From Hype to Impact: Making GenAI Count
Both the videos and paper from The National CIO Review hammer home a central point: AI initiatives must deliver measurable business value. It’s not enough to experiment with chatbots or deploy isolated predictive models. Success demands embedding AI into enterprise workflows, aligning it with corporate objectives, and continuously measuring its impact on revenue, efficiency, and decision-making.
Yet, the road to impact is fraught with pitfalls:
- Fragmentation: Without scalable platforms and interoperable tools, AI projects can become siloed, creating governance headaches.
- Lack of alignment: Technology for technology’s sake leads to wasted resources and poor ROI.
- Workforce readiness: Even the best AI tools are useless without a workforce equipped to leverage them.
Great CIOs tackle these challenges head-on by selecting scalable AI platforms, leveraging low- and no-code tools to empower business users, and building a robust data foundation to ensure AI models operate on accurate, business-critical data.
Governance: The Differentiator Between Leaders and Laggards
Governance isn’t a buzzword — it’s the linchpin of successful AI adoption.
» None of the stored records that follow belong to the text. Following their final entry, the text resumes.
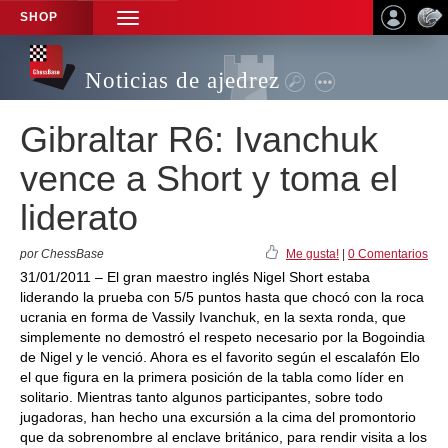
SHOP
TOGGLE
NAVIGATION
Noticias de ajedrez
Gibraltar R6: Ivanchuk
vence a Short y toma el
liderato
por ChessBase
Me gusta!
|
0 Comentarios
31/01/2011 – El gran maestro inglés Nigel Short estaba
liderando la prueba con 5/5 puntos hasta que chocó con la roca
ucrania en forma de Vassily Ivanchuk, en la sexta ronda, que
simplemente no demostró el respeto necesario por la Bogoindia
de Nigel y le venció. Ahora es el favorito según el escalafón Elo
el que figura en la primera posición de la tabla como líder en
solitario. Mientras tanto algunos participantes, sobre todo
jugadoras, han hecho una excursión a la cima del promontorio
que da sobrenombre al enclave británico, para rendir visita a los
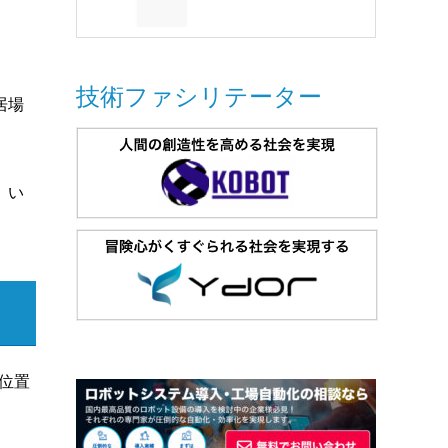
技術ファシリテーター
居場
、い
に位置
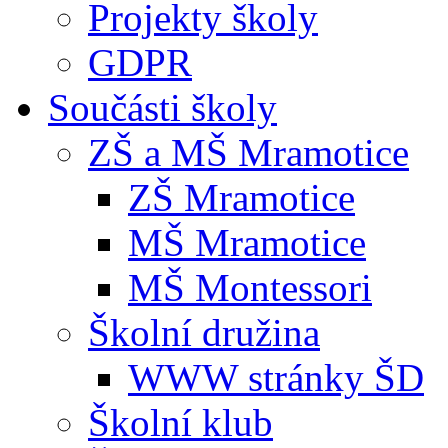
Projekty školy
GDPR
Součásti školy
ZŠ a MŠ Mramotice
ZŠ Mramotice
MŠ Mramotice
MŠ Montessori
Školní družina
WWW stránky ŠD
Školní klub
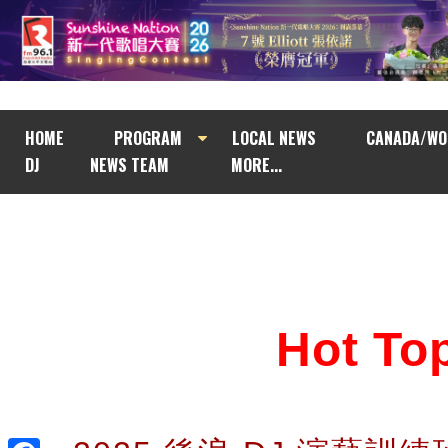
HOME
PROGRAM
LOCAL NEWS
CANADA/WO
DJ
NEWS TEAM
MORE...
Hot T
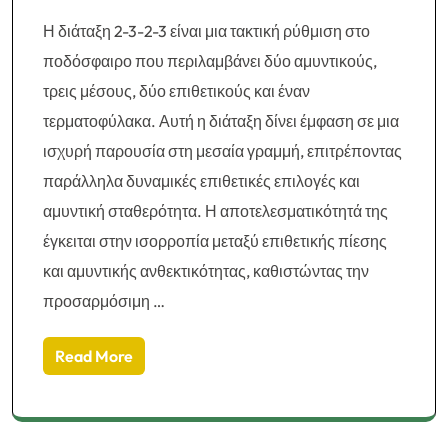
Η διάταξη 2-3-2-3 είναι μια τακτική ρύθμιση στο
ποδόσφαιρο που περιλαμβάνει δύο αμυντικούς,
τρεις μέσους, δύο επιθετικούς και έναν
τερματοφύλακα. Αυτή η διάταξη δίνει έμφαση σε μια
ισχυρή παρουσία στη μεσαία γραμμή, επιτρέποντας
παράλληλα δυναμικές επιθετικές επιλογές και
αμυντική σταθερότητα. Η αποτελεσματικότητά της
έγκειται στην ισορροπία μεταξύ επιθετικής πίεσης
και αμυντικής ανθεκτικότητας, καθιστώντας την
προσαρμόσιμη …
Read More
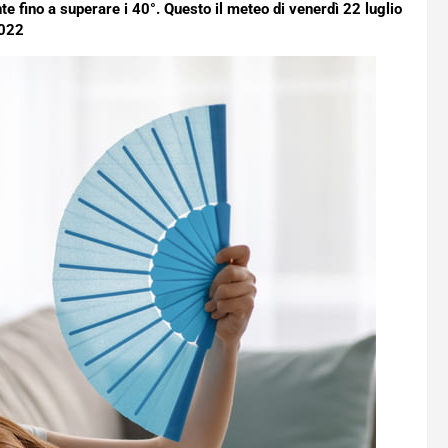
e fino a superare i 40°. Questo il meteo di venerdì 22 luglio
022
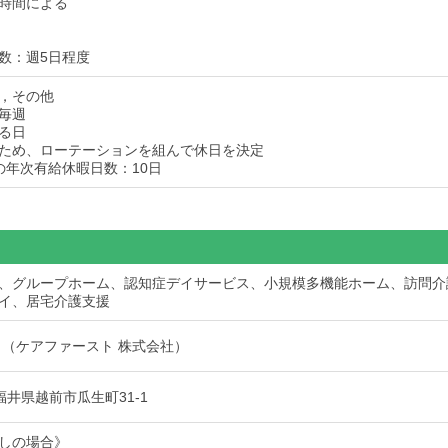
時間による
数：週5日程度
，その他
毎週
る日
ため、ローテーションを組んで休日を決定
の年次有給休暇日数：10日
、グループホーム、認知症デイサービス、小規模多機能ホーム、訪問介
イ、居宅介護支援
 （ケアファースト 株式会社）
6 福井県越前市瓜生町31-1
しの場合》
As AI systems grow more autonomous, CIOs must implement governance frameworks that provide control and transparency without stifling innovation.
The National CIO Review paper recommends a hub-and-spoke model that balances centralized oversight with decentralized AI development:
- The hub — led by IT, data, and governance teams — establishes security, compliance, and transparency standards.
- The spokes — business units and operational teams — develop AI solutions within these guardrails.
This structure ensures that AI initiatives remain aligned with business goals while mitigating risks related to security, compliance, and bias.
As Ted Ross, CIO of the City of Los Angeles, puts it:
The rise of GenAI is making tremendous changes in the role of the CIO. Probably the biggest is we now have to really focus on digital ethics and be able to help manage not just innovation in an organization but all the unintended effects of it.
The Uncomfortable Truth: Good Isn't Good Enough
Perhaps the most striking insight from the paper is that the age of the “good” CIO is over.
Good CIOs adopt AI and support experimentation. Great CIOs embed AI into the very fabric of their businesses, transforming governance into a competitive advantage and aligning AI strategy with board-level expectations. Those who hesitate — waiting for perfect data, clearer guidelines, or AI to “prove itself” — will not just struggle. They will be left behind.
The uncomfortable truth? GenAI and agentic AI will either expose leadership gaps or propel visionary CIOs to new heights. Which side of the divide will you be on?